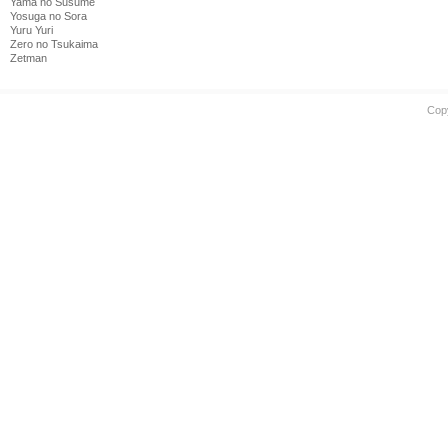
Yama no Susume
Yosuga no Sora
Yuru Yuri
Zero no Tsukaima
Zetman
Cop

• • •

■ Task directions ■
Type out all the records verbatim, minus images.

■ Result of the task ■
Yama no Susume
Yosuga no Sora
Yuru Yuri
Zero no Tsukaima
Zetman
Cop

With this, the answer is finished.